Abstract. The semiarid northeast of Brazil is one of the most densely populated dryland
regions in the world and recurrently affected by severe droughts. Thus,
reliable seasonal forecasts of streamflow and reservoir storage are of high
value for water managers. Such forecasts can be generated by applying either
hydrological models representing underlying processes or statistical
relationships exploiting correlations among meteorological and hydrological
variables. This work evaluates and compares the performances of seasonal
reservoir storage forecasts derived by a process-based hydrological model and
a statistical approach. Driven by observations, both models achieve similar simulation accuracies.

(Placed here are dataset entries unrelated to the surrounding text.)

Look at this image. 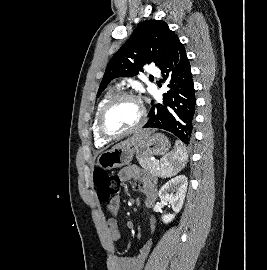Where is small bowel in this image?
<instances>
[{"instance_id": "c3829d8e", "label": "small bowel", "mask_w": 267, "mask_h": 270, "mask_svg": "<svg viewBox=\"0 0 267 270\" xmlns=\"http://www.w3.org/2000/svg\"><path fill=\"white\" fill-rule=\"evenodd\" d=\"M119 177L122 181L134 180L136 189L145 195V205L153 207L156 202V189L151 178L142 174L137 166H128L119 172ZM121 206V201L118 196L114 197L108 203L110 215L107 219L108 237L111 242H117L121 238V232L118 225V211ZM151 228H154L151 221ZM152 242L148 240L140 249L135 257H115L114 263L117 270H141L150 252Z\"/></svg>"}]
</instances>
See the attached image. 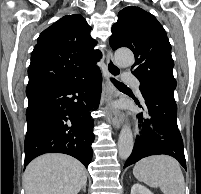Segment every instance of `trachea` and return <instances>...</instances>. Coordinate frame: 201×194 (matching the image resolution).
<instances>
[{"instance_id":"obj_1","label":"trachea","mask_w":201,"mask_h":194,"mask_svg":"<svg viewBox=\"0 0 201 194\" xmlns=\"http://www.w3.org/2000/svg\"><path fill=\"white\" fill-rule=\"evenodd\" d=\"M112 83L116 86V87H125V85L119 81H117L114 78H111Z\"/></svg>"}]
</instances>
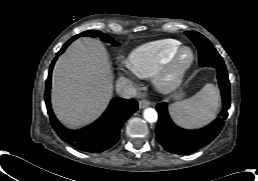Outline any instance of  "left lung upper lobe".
I'll list each match as a JSON object with an SVG mask.
<instances>
[{"mask_svg": "<svg viewBox=\"0 0 258 181\" xmlns=\"http://www.w3.org/2000/svg\"><path fill=\"white\" fill-rule=\"evenodd\" d=\"M185 34L197 47L201 66L225 67L222 57L206 37L196 31H186Z\"/></svg>", "mask_w": 258, "mask_h": 181, "instance_id": "left-lung-upper-lobe-1", "label": "left lung upper lobe"}]
</instances>
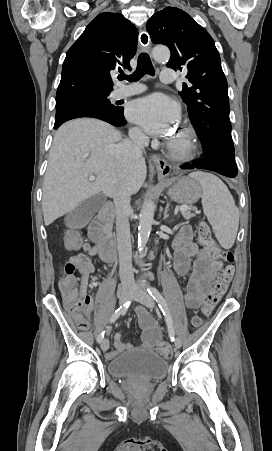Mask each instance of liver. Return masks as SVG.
<instances>
[{
    "instance_id": "1",
    "label": "liver",
    "mask_w": 272,
    "mask_h": 451,
    "mask_svg": "<svg viewBox=\"0 0 272 451\" xmlns=\"http://www.w3.org/2000/svg\"><path fill=\"white\" fill-rule=\"evenodd\" d=\"M120 140L118 130L93 118L71 120L57 130L43 182L45 226L99 192L113 198L122 172L115 160ZM90 174L96 176L93 182ZM146 174L144 158H137L123 178L129 196L139 192Z\"/></svg>"
}]
</instances>
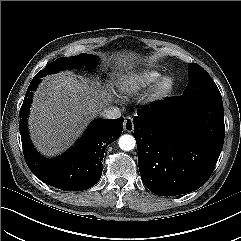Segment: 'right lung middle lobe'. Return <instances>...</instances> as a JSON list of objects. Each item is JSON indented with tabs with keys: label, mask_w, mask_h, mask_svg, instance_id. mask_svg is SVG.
Instances as JSON below:
<instances>
[{
	"label": "right lung middle lobe",
	"mask_w": 241,
	"mask_h": 241,
	"mask_svg": "<svg viewBox=\"0 0 241 241\" xmlns=\"http://www.w3.org/2000/svg\"><path fill=\"white\" fill-rule=\"evenodd\" d=\"M94 62H96V57L85 53L69 58L61 57L37 73L35 77L42 78L48 74L55 73L66 68L81 67L83 65L90 66L93 65Z\"/></svg>",
	"instance_id": "1"
}]
</instances>
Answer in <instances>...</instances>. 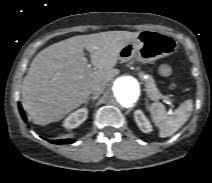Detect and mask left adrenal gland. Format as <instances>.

In
a hindcast experiment, however, the accuracy of estimating regional reservoir
storages was considerably lower using the process-based hydrological model,
whereas the resolution and reliability of drought event predictions were
similar by both approaches. Further investigations regarding the deficiencies
of the process-based model revealed a significant influence of antecedent
wetness conditions and a higher sensitivity of model prediction performance
to rainfall forecast quality. Within the scope of this study, the statistical model proved to be the more
straightforward approach for predictions of reservoir level and drought
events at regionally and monthly aggregated scales. However, for forecasts at
finer scales of space and time or for the investigation of underlying
processes, the costly initialisation and application of a process-based model
can be worthwhile. Furthermore, the application of innovative data products,
such as remote sensing data, and operational model correction methods, like
data assimilation, may allow for an enhanced exploitation of the advanced
capabilities of process-based hydrological models.